Progressive vs Expansive

> 2021-03-19

The term “progressive” has been conflated with the word “expansive” with regards to legislative initiatives. In some ways, this is similar to the theme in Peter Thiel’s [1] book Zero to One [2].

The latter is dominant while being billed as the former in legislation. Currently, this is particularly true in two areas: minimum wage and college education.

Minimum wage

Setting aside the typically cited issues that setting or increasing a minimum wage reduces available jobs, another perspective can be taken.

Most minimum wage jobs are low-skill and the labor element is highly interchangeable.

Essentially, anyone could pick up these roles. By setting a minimum wage, this position is basically stating that these jobs should be permanent by artificially making them increasingly financially viable.

However, a more progressive strategy would be to encourage better jobs and training to remove reliance on low-skill roles. The progressive approach should be to remove these jobs entirely as a permanent source of employment.

College education

This topic has been previously touched on in prior notes [3][4][5] and a summary note is worth including.
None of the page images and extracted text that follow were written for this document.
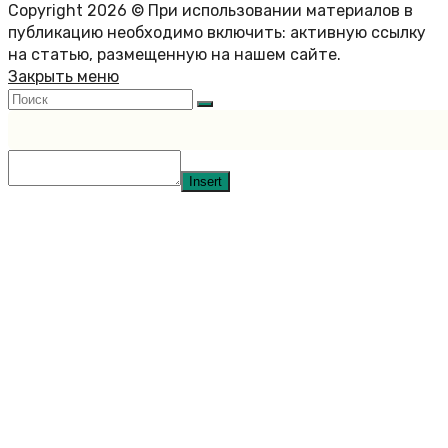
Copyright 2026 © При использовании материалов в
публикацию необходимо включить: активную ссылку
на статью, размещенную на нашем сайте.
Закрыть меню
Insert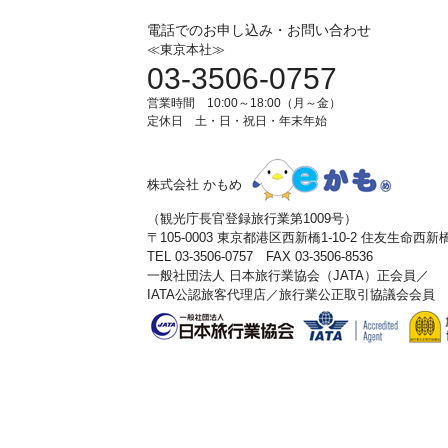
電話でのお申し込み・お問い合わせ
≪東京本社≫
03-3506-0757
営業時間 10:00～18:00（月～金）
定休日 土・日・祝日・年末年始
株式会社 かもめ
（観光庁長官登録旅行業第1009号）
〒105-0003 東京都港区西新橋1-10-2 住友生命西
TEL 03-3506-0757 FAX 03-3506-8536
一般社団法人 日本旅行業協会（JATA）正会員／
IATA公認旅客代理店／旅行業公正取引協議会会員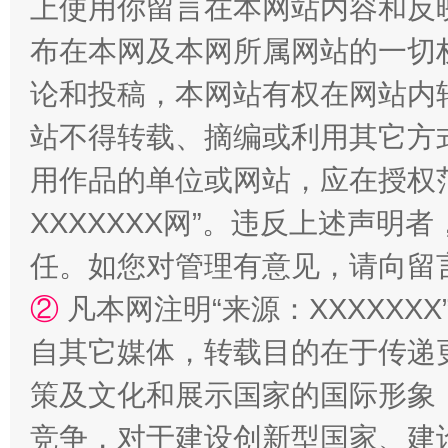
上使用你留言在本网站内容和反
布在本网及本网所属网站的一切
论和投稿，本网站有权在网站内
站不得转载、摘编或利用其它方
用作品的单位或网站，应在授权
XXXXXXX网”。违反上述声
任。如您对管理有意见，请向留
②
凡本网注明“来源：XXXXX
自其它媒体，转载目的在于传递
策及文化和展示国家的国际形象
竞争，对于建设创新型国家、建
Currently the progressive approach is to expand enrollment without questioning its modern value.

An actually progressive strategy would be to both identify whether college is appropriate for job training and whether alternative education means are more effective. Accounting for costs and benefits in a changing landscape is forward looking.

There is also a contradiction between holding these dual positions of college education and minimum wage - the former theoretically helps avoid minimum wage jobs while the latter encourages holding minimum wage jobs.

In these two examples, the theme is expanding a solution as opposed to progressing to a new one.